破除误解:多元文化主义是规范性主张,不只是描述

"多元文化主义"有两种截然不同的用法,容易混淆:

描述性意义:一个社会事实上存在多种文化和民族群体的状态(cultural diversity)。在这个意义上,几乎所有现代国家都是"多元文化"的。

规范性意义:一种关于国家应如何回应文化多样性的政治主张——国家不应将少数文化同化入主流,而应承认、保护和尊重各种文化的差异权利。政治辩论的核心在此。

多元文化主义作为政治哲学,还可以从两个层面区分: - 少数民族多元文化主义:保护原住民、历史上形成的少数民族(如魁北克法裔、苏格兰人)的特殊权利 - 移民多元文化主义:如何整合来自不同文化背景的新移民,是同化(assimilation)还是整合(integration)?

核心:承认政治与群体权利

查尔斯·泰勒(Charles Taylor)在 1992 年的著名论文《承认政治》("The Politics of Recognition")中提出了多元文化主义最重要的哲学基础:

现代认同理论认为,人的自我认同是在社会互动中通过他人的承认(recognition)形成的。当一个群体的文化认同被主流社会贬低或忽视时,成员会遭受一种特殊的伤害——不是通过剥夺资源,而是通过扭曲自我形象(misrecognition)。因此,尊重文化差异不只是文化政策问题,而是基本的公正(justice)要求。
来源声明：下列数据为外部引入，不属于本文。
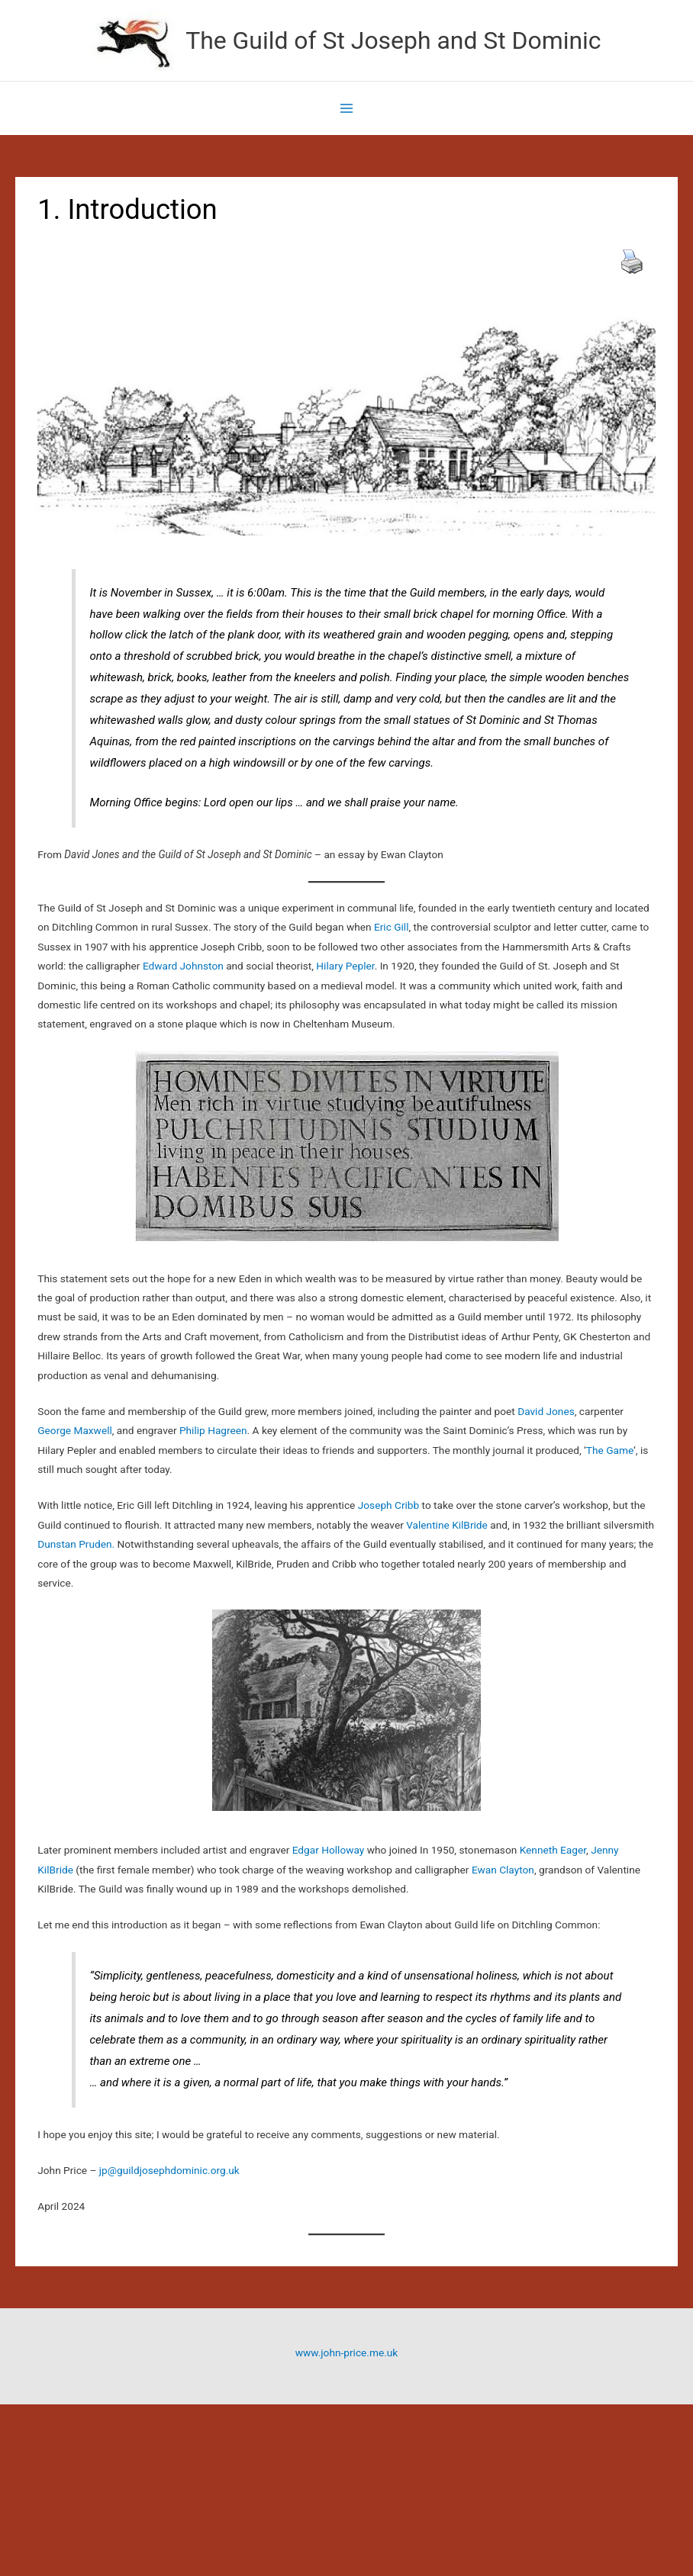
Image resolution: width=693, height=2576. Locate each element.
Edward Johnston (183, 966)
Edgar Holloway (328, 1850)
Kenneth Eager (553, 1850)
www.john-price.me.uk (346, 2352)
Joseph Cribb (388, 1505)
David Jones (545, 1411)
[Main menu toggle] (347, 108)
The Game (609, 1450)
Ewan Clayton (503, 1870)
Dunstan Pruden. (77, 1544)
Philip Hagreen (213, 1430)
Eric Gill (391, 927)
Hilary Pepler (345, 966)
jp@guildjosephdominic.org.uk (169, 2170)
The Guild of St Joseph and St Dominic (393, 40)
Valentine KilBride (447, 1525)
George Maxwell (74, 1430)
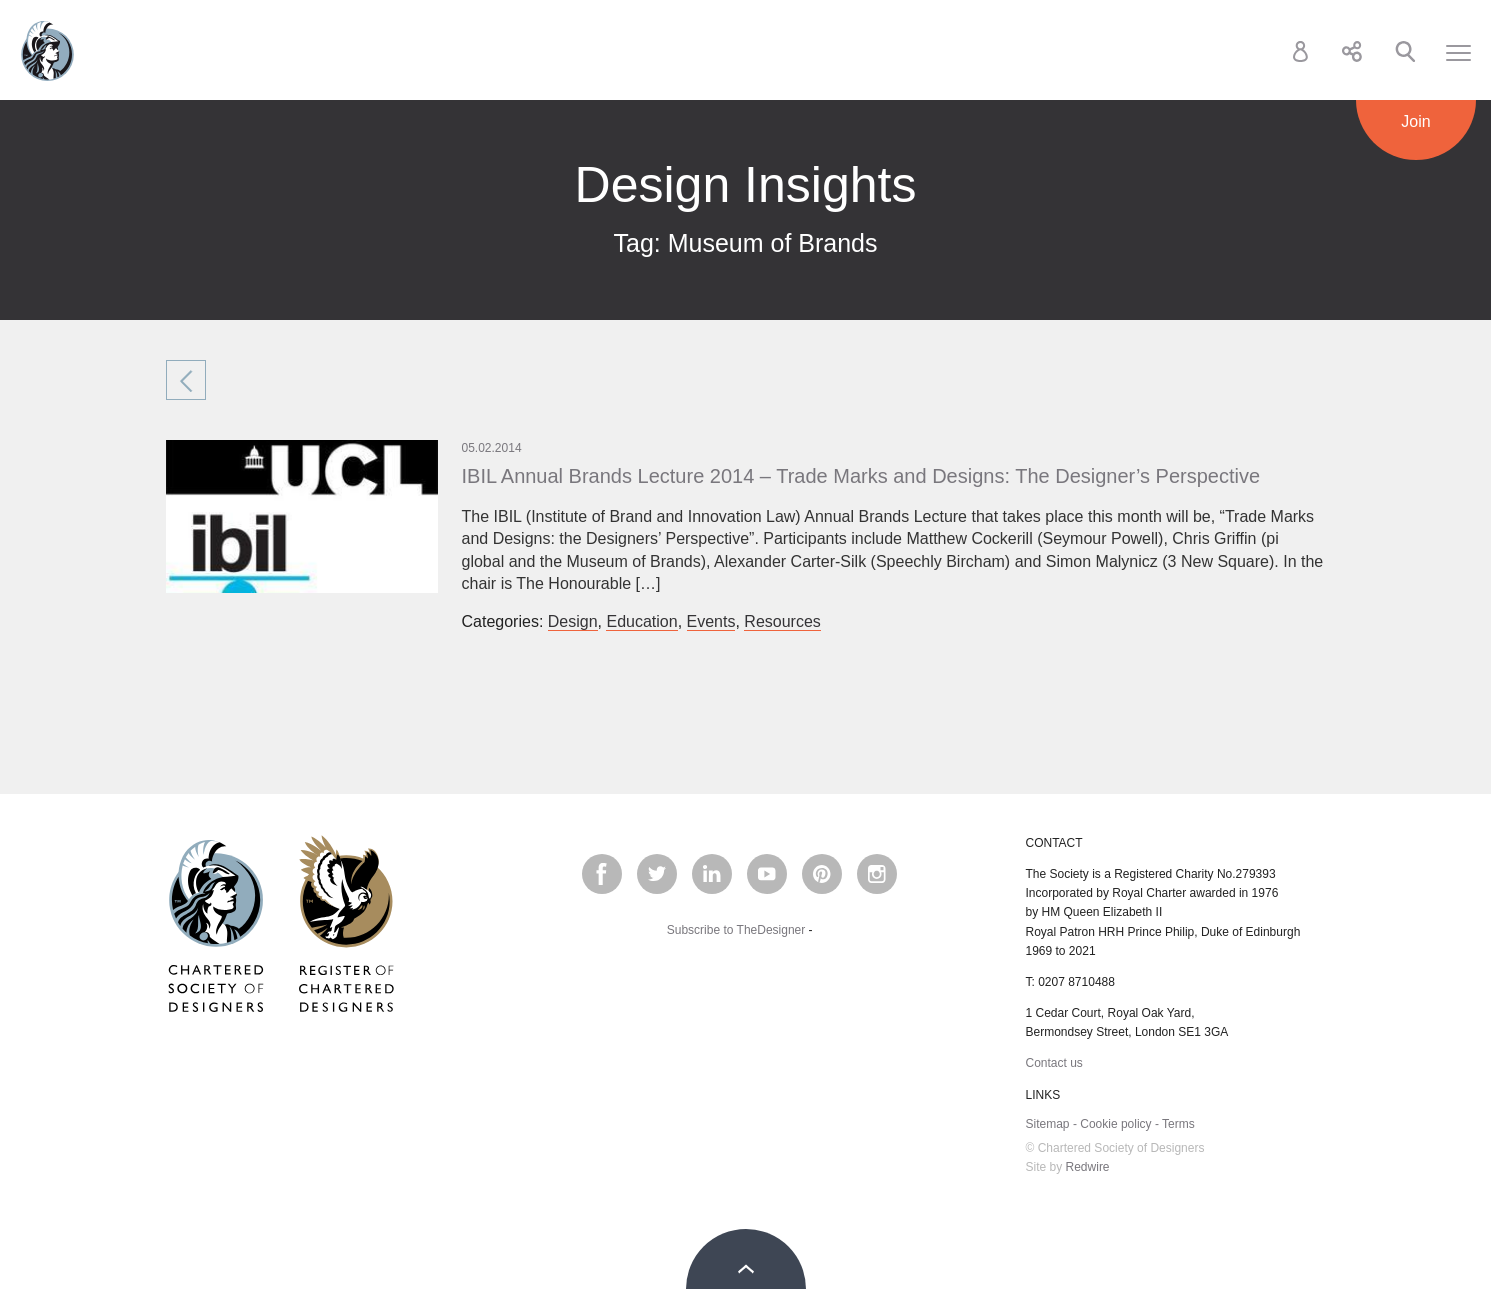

威尔·凯姆利卡(Will Kymlicka)在《多元文化的公民》(Multicultural Citizenship, 1995)中提供了最系统的自由主义多元文化主义理论:他区分了三类少数群体权利——

权利类型内容目标群体
自治权(self-government rights)原住民的土地权、自治立法权原住民族、历史少数民族
多民族权利(polyethnic rights)宗教豁免、文化补贴、保护措施移民族群、宗教少数群体
代表权(representation rights)立法机构中的特殊代表配额被历史性边缘化的群体

凯姆利卡论证,这些权利与自由主义原则相容——它们保障的是使个人能够真正行使自由的文化条件,而非压制个人自由(他反对"封闭的"群体权利凌驾于个人权利之上)。

主要批判与争论

多元文化主义面临来自左右两方向的批评,这些批评都有其真实的关切:

自由主义的内部批评

布赖恩·巴里(Brian Barry)在《文化与平等》(Culture and Equality, 2001)中代表"普遍主义自由主义"的立场,批评多元文化主义:

  • 群体权利可能使个人从属于群体,遮蔽群体内部的权力不平等(尤其是性别不平等)
  • 以文化差异为由为某些歧视性实践(如强迫婚姻、女性割礼)辩护,是对普遍人权原则的侵蚀
  • 文化本质化:多元文化主义往往将文化描绘为固定不变的整体,忽视了文化内部的多元性和变化

右翼批评:社会凝聚力

从保守主义和民族主义立场的批评认为: - 多元文化主义侵蚀了共同国家认同,削弱了社会凝聚力(social cohesion) - 2011 年,德国总理默克尔、英国首相卡梅伦、法国总统萨科齐相继宣称"多元文化主义已经失败",认为移民整合政策过于软弱 - 罗伯特·普特南(Robert Putnam)的实证研究(2007)发现,在美国多元化程度更高的社区,社会信任(包括群体内和群体间的信任)总体较低,这被保守派广泛引用(但该研究的方法论解读有争议,普特南本人并不认为多元化的长期负面效果是定论)

后殖民批评

来自后殖民和族群研究的批评则从另一方向指出: - 多元文化主义往往将少数文化"博物馆化",在承认差异的同时维持权力的不平等结构 - 艾丽斯·马里恩·扬(Iris Marion Young)在《正义与差异政治》中区分了"承认"(recognition)与"肯定"(affirmation),认为真正的多元文化政策需要挑战结构性压迫,而不只是在文化层面增加能见度

政策实践的多样性

各国对多元文化主义的政策回应差异显著:

加拿大:官方多元文化主义最典型的案例,通过 1988 年《多元文化主义法》制度化,积极促进文化多样性与社会整合并举,被多数研究者评价为相对成功,但原住民权利问题(寄宿学校系统的历史罪行于 2021 年得到正式承认)揭示了官方叙事与历史现实的落差。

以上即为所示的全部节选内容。